My rough guide to learn-by-doing

I believe the best way to start with Jekyll is start with a really bare-bones site. You add features as you need them, making maintenance easy.

Start with an empty repository. Create a markdown file, say, index.md. Write whatever you want in standard markdown, just stick a YAML header on the top. Stick what? From your standardized testing days, think something like markdown:html :: yaml:xml. Three - on their own line to start, three - on another line to close define the block of YAML data, whose mere existence is enough to get Jekyll to pay attention to that file. Here we specify any metadata we want.

    ---
    layout: default
    ---

    # My site title

    some text

And voilà, we have a functional Jekyll site. The basic thing to remember is that everything else is gravy, to be mastered as you have a need for it. The advanced features can be super helpful once you know them, but in the beginning they may just get in the way of understanding what’s actually going on.

Getting deeper: Jekyll site file structure

Directories that are functional for Jekyll but do not appear in the generated website start with an underscore _.

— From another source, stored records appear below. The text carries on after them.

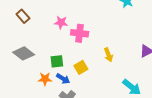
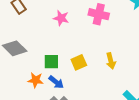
pink cross: (80, 33) -> (99, 14), moved
yellow square: (81, 67) -> (79, 62), moved

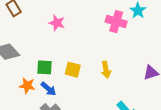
pink cross: (99, 14) -> (116, 22), moved
yellow square: (79, 62) -> (73, 70), turned 35

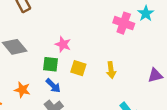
pink star: (57, 23) -> (63, 44), moved
orange star: (27, 86) -> (22, 90), moved

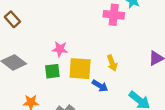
yellow square: (78, 68) -> (80, 69), size x1.5
blue arrow: (53, 86) -> (100, 86), moved

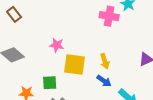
green square: (52, 71) -> (50, 83), moved
blue arrow: (100, 86) -> (104, 81), moved

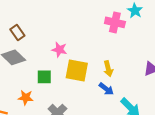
brown rectangle: (14, 14) -> (17, 33), moved
green square: (50, 83) -> (44, 77), moved

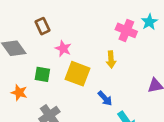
brown rectangle: (17, 33) -> (43, 26), moved
yellow arrow: (108, 69) -> (111, 59), moved

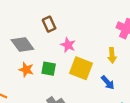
orange star: (19, 92) -> (26, 70), moved
blue arrow: (105, 98) -> (108, 82), moved

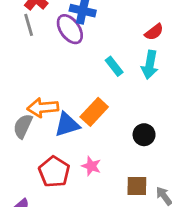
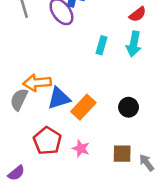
cyan rectangle: (114, 66) -> (101, 45), turned 54
orange rectangle: (94, 112) -> (83, 107), moved
pink star: (91, 166) -> (81, 148), moved

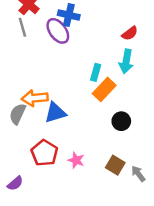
cyan rectangle: (101, 45) -> (96, 72), moved
orange rectangle: (83, 107) -> (104, 89), moved
brown square: (122, 154) -> (115, 165), turned 30

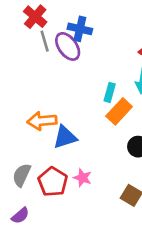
gray line: (22, 27) -> (45, 41), moved
gray semicircle: (18, 114) -> (22, 175), moved
pink star: (76, 160) -> (83, 178), moved

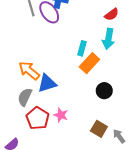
orange arrow: (42, 121) -> (29, 71), turned 45
gray semicircle: (22, 175) -> (25, 97), moved

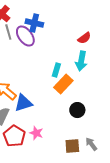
brown square: (99, 129) -> (72, 146), turned -35
gray arrow: (119, 136) -> (91, 144), moved

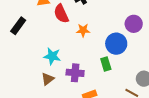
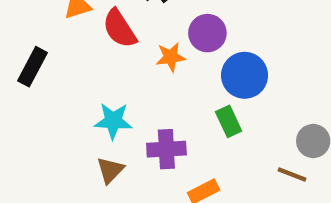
purple circle: (134, 24) -> (207, 33), moved

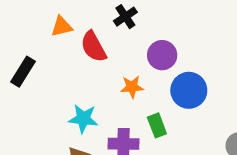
orange star: (171, 57) -> (132, 87), moved
green rectangle: (229, 121) -> (157, 125), moved

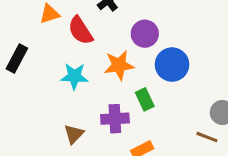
orange star: (132, 87) -> (119, 65), size x1.4
cyan star: (83, 119) -> (74, 76), moved

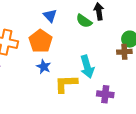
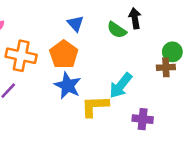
blue star: (44, 67) -> (68, 85), size x1.5
cyan arrow: (87, 67) -> (121, 85), turned 55

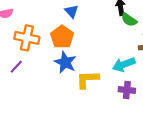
green semicircle: (117, 30) -> (129, 20), moved
cyan arrow: (121, 85) -> (124, 64), moved, turned 30

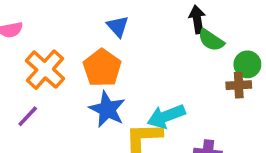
orange cross: (27, 38) -> (45, 70), turned 30
cyan arrow: (124, 64) -> (166, 116), moved

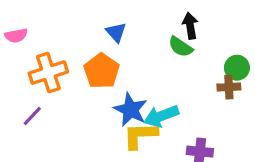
green semicircle: (211, 40) -> (181, 47), moved
orange cross: (45, 70) -> (48, 73), turned 30
blue star: (107, 109) -> (131, 110), moved

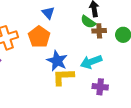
brown cross: (229, 87) -> (99, 31), moved
cyan arrow: (161, 116) -> (91, 62), moved

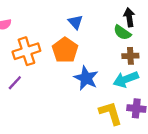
brown cross: (99, 31) -> (130, 56), moved
yellow L-shape: (63, 77) -> (111, 113), moved, turned 75

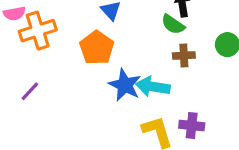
orange cross: (26, 51) -> (38, 31), moved
cyan arrow: (126, 79) -> (153, 87), moved, turned 30

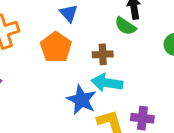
brown cross: (184, 56) -> (103, 54), moved
blue star: (125, 85) -> (81, 100), moved

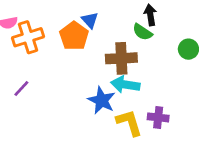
orange pentagon: (56, 47) -> (74, 36), moved
brown cross: (103, 54) -> (121, 58), size x1.6

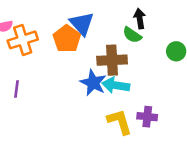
blue triangle: (90, 20) -> (82, 24), size x1.5
purple line: (21, 89) -> (16, 89), turned -36
blue star: (102, 100) -> (93, 83), moved

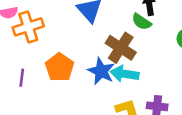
orange pentagon: (67, 39) -> (59, 67), moved
brown cross: (112, 60) -> (121, 48), turned 36

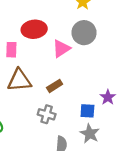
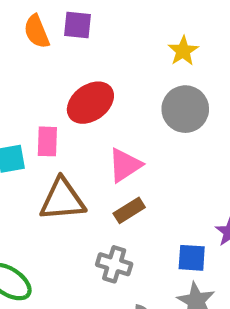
red ellipse: (34, 29) -> (90, 103), turned -30
pink triangle: (61, 49) -> (125, 165), moved

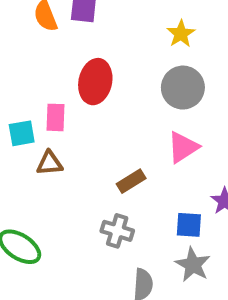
red ellipse: (90, 103) -> (95, 82), turned -42
pink triangle: (125, 165) -> (183, 147), moved
brown triangle: (62, 200) -> (50, 163), moved, size x0.6

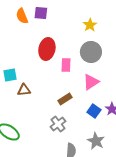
pink rectangle: (56, 117) -> (66, 65), moved
blue square: (189, 225) -> (94, 111), moved, turned 32
gray cross: (117, 231) -> (58, 124), turned 35

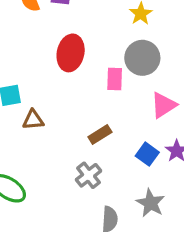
pink rectangle: (66, 65) -> (115, 79), moved
pink triangle: (91, 82) -> (164, 105), moved

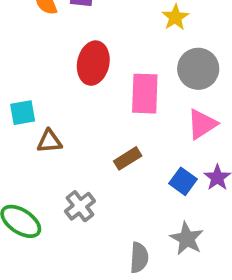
gray circle: (142, 58) -> (198, 69), moved
pink rectangle: (115, 79) -> (145, 94), size x1.5
gray cross: (89, 175) -> (80, 206), moved

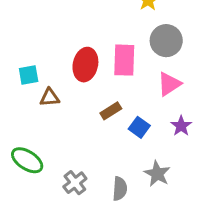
red ellipse: (93, 63) -> (85, 65), moved
blue square: (183, 181) -> (139, 127), moved
gray cross: (80, 206) -> (75, 183), moved

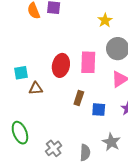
brown rectangle: (111, 111) -> (79, 98), turned -40
blue square: (139, 127) -> (99, 110), turned -32
green ellipse: (27, 160) -> (20, 133), turned 35

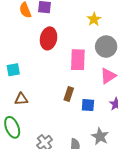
red ellipse: (61, 65) -> (49, 38), moved
brown triangle: (36, 89) -> (21, 99), moved

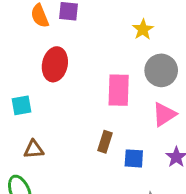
red ellipse: (49, 38) -> (55, 64), moved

  • Root directory. You don’t need any of the standard directories for a barebones site. As we saw above, any markdown file with YAML header matter in the root directory will be parsed. Don’t like markdown? We could write these files in html (with .html extension) instead. Jekyll will parse them as long as they have some YAML header matter, allowing us to still use things like page templates and other tricks from Liquid code described below.

  • _posts Your posts live here. They should be titled in YYYY-MM-DD-post-title.md format, which will allow Jekyll to automatically figure out the post date and title, while also keeping the posts neatly organized in this directory. (The title and the publication date, optionally including time can alternatively be given in the YAML header matter if you don’t like this convention. See below).

  • _layout For a completely barebones site, you don’t need this directory. Here you can provide files defining the basic HTML layout, or template, for each of the pages in your website. If your familiar with HTML, you can go ahead and set up a page as you like, and then add the single line of Liquid code in the body to pull in the HTML generated by parsing the markdown files. The mimimal layout file might look something like this (see an HTML tutorial for details):

<!doctype html>
<html lang=en>
<head>
<meta charset=utf-8>
<title> {{ page.title }} </title>
</head>
<body>

{{ page.content }}

</body>
</html>

where the double braces and words page.title and page.content are Liquid code that will tell Jekyll to insert the title and content of the page in the appropriate spot. To use a layout, save this file in _layout with the desired layout name, e.g. plainlayout, and then it can be applied to any page (markdown or html file in the root directory) or post by adding layout: plainlayout to the YAML header of that file. This provides a super convenient way to create page templates for a static site.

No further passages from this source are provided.